When I reach this goal, I will see the weight go down to my pecs and go right back over my face. I will see my spotter clip the bar as two plates were seamlessly benched. I am only 35 lbs far from this goal and I have seen my progression. I am aware of my abilities as well as my hindrances. I want to achieve this goal to prove to myself that there is something I can always work towards. The gym is one aspect of my life in which I cannot fail when putting in the time. Progress, although slow, is evident and so it will always be that safe spot I can rely on. Although this has been put on hold, I have learned to shorten my workouts this week, and hope to continue hard this summer. I am hoping to come back to UCLA saying that this goal has been accomplished next school year.

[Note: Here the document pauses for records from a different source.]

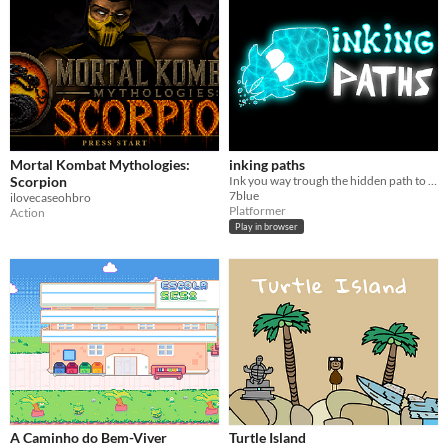
Mortal Kombat Mythologies:
inking paths
Scorpion
Ink you way trough the hidden path to the goal.
7blue
ilovecaseohbro
Platformer
Action
Play in browser
A Caminho do Bem-Viver
Turtle Island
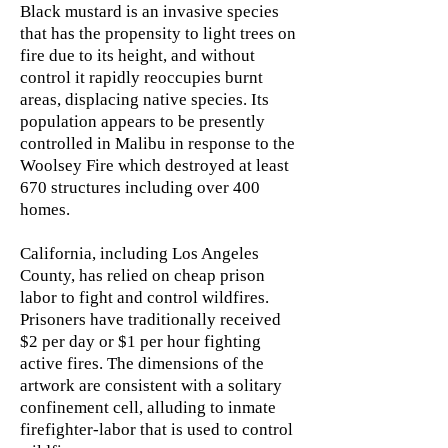
Black mustard is an invasive species
that has the propensity to light trees on
fire due to its height, and without
control it rapidly reoccupies burnt
areas, displacing native species. Its
population appears to be presently
controlled in Malibu in response to the
Woolsey Fire which destroyed at least
670 structures including over 400
homes.
California, including Los Angeles
County, has relied on cheap prison
labor to fight and control wildfires.
Prisoners have traditionally received
$2 per day or $1 per hour fighting
active fires. The dimensions of the
artwork are consistent with a solitary
confinement cell, alluding to inmate
firefighter-labor that is used to control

My action plan is as follows:

  • During the school year

  1. 5x5 benching (85% of max)

  2. 3x10 incline

  3. Cable pulls (high, middle, low settings) 3x10 each

  4. 3x10 rope push aways and tricep pushdown superset

  5. Back-biceps

  6. Shoulder-forearms

  7. Legs

  8. Protein shake after each workout

  9. Bplate~At least 5 meals/week

Sticking to this plan is not a problem as I have many to support me along this journey. The timeline may be unclear, but I know that it will be achieved soon.

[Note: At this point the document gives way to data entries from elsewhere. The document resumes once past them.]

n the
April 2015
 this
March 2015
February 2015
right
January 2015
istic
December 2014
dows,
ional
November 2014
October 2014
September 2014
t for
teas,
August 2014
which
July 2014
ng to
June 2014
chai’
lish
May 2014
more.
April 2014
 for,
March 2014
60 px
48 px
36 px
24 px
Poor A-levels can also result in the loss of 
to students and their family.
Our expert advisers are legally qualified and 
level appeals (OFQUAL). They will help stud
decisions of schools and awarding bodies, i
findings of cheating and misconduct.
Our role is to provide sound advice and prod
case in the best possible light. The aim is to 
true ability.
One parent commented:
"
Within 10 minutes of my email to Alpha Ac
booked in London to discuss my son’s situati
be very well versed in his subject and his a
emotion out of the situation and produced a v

My third goal is communication. I feel as though college has made me lose touch with those very close to me. There are days when my friends and family do not hear from me, or hear very little from me. I went from talking to my parents for hours and hanging out with friends every available moment to scavenging for time to communicate with them. This is something that is very important, meaning something I must work towards.


I want to communicate with my mother, father, and brother everyday, and talk to my friends at least 4 times a week. Upon achieving this goal, I will find myself actually knowing what my loved ones are up to rather than wondering. This is completely attainable and rather seems more like an easier goal of mine, yet something I still struggle with. It is relevant because I strongly dislike the disconnection I feel with everyone around me especially since I have came to UCLA. I believe that there is no set time for these goals, and acting now will allow me to feel the contentment I so desperately desire.


My action plan is as follows:

  • Call mom as I walk to my 8 am classes every day

  • Call dad coming back from classes

  • Call brother around 4 pm

  • Call friends at night, while doing mindless homework

  • Weekends will vary

I will stick to this plan because I know that my communication with others will benefit me and them, as we keep in contact rather than leave each others' lives.


These 3 goals are very important to me and I feel like I have made great progress toward them. Although I've faced some obstacles I will continue working past them. Hopefully, one day I will achieve these goals and be able to make some more!